▶ Problem details: Start at the line with "[Previous slide] (49, 222)" in the records below, stop at the line with "Tips & Travel", and return every line in that span exactly, the two end lines included.

[Opening Extracted data section]

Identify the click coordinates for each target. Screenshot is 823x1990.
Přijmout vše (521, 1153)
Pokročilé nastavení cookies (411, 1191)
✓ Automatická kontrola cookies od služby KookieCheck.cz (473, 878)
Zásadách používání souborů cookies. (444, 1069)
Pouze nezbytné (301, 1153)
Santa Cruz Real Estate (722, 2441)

[Closing Extracted data section]
[Opening Extracted data section]

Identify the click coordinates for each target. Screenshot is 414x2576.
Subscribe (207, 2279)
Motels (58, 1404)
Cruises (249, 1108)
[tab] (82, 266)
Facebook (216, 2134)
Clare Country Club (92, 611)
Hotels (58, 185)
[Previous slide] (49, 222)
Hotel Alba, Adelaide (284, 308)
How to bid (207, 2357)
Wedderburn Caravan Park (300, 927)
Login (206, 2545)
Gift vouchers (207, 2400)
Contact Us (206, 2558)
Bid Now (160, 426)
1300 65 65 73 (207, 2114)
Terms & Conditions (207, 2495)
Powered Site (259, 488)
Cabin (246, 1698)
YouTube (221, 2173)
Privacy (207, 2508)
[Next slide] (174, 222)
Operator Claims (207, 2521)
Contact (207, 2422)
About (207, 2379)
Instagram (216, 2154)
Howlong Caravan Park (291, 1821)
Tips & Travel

[Closing Extracted data section]

▶ Answer to the exercise:
[Previous slide] (49, 222)
Hotel Alba, Adelaide (284, 308)
How to bid (207, 2357)
Wedderburn Caravan Park (300, 927)
Login (206, 2545)
Gift vouchers (207, 2400)
Contact Us (206, 2558)
Bid Now (160, 426)
1300 65 65 73 (207, 2114)
Terms & Conditions (207, 2495)
Powered Site (259, 488)
Cabin (246, 1698)
YouTube (221, 2173)
Privacy (207, 2508)
[Next slide] (174, 222)
Operator Claims (207, 2521)
Contact (207, 2422)
About (207, 2379)
Instagram (216, 2154)
Howlong Caravan Park (291, 1821)
Tips & Travel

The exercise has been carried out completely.